La física actual nos dice que el 97% del interior de los átomos son espacio vacío. El vacío debería ser para nosotros algo natural, es difícil imaginar un átomo, o un electrón. Pero no debería ser difícil para nosotros imaginar un vacío, el vacío es nada, es negro, es simple. Y sin embargo, algo se nos enciende al repetir la frase anterior. Una especie de alarma que nos avisa que algo irremediablemente está mal. Es un instinto, que nos dice que el vacío no puede ser algo inmutable, estable y estático. ¿Como puede estar vacío?. ¿No está todo hecho de «algo»?. Pero, si en vez de mirar adentro miramos hacia afuera, hacia la inmensidad del espacio, uno no puede evitar tener la misma sensación como si ambas cosas estuviesen inevitablemente conectadas.

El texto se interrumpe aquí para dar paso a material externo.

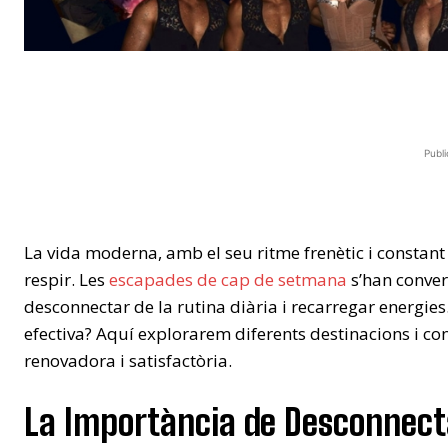
Publi
La vida moderna, amb el seu ritme frenètic i constant
respir. Les
escapades de cap de setmana
s’han conver
desconnectar de la rutina diària i recarregar energie
efectiva? Aquí explorarem diferents destinacions i co
renovadora i satisfactòria.
La Importància de Desconnect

La proporción de materia y vacío en el espacio parece guardar relaciones muy parecidas. ¿Te imaginas lo inmensamente lejos que está el sol sabiendo que en él se queman cada segundo 4 millones de toneladas de hidrógeno?. ¿Cómo será esta distancia para que desde aquí su tamaño aparente sea el de un balón de baloncesto?. Y eso no es nada comparado con la distancia a la estrella más próxima, que a su vez es ridícula en comparación a la distancia al centro de nuestra galaxia, y nada si se compara con la que hay hasta nuestra galaxia satélite, Andrómeda. La escala de lo que nos rodea parece asemejarse a una loca escala logarítmica que a cada paso pareciese acercarse más y más al infinito. Supongo que el vacío es inherente a la propia materia y una consecuencia de su estructura y existencia. Y, aunque el modelo atómico es solo una representación de la realidad, es bonito pensar que lo minúsculo y lo enorme guardan una hermosa simetría aún obedeciendo a naturalezas distintas.

Cúmulo de galaxias observadas por el Hubble.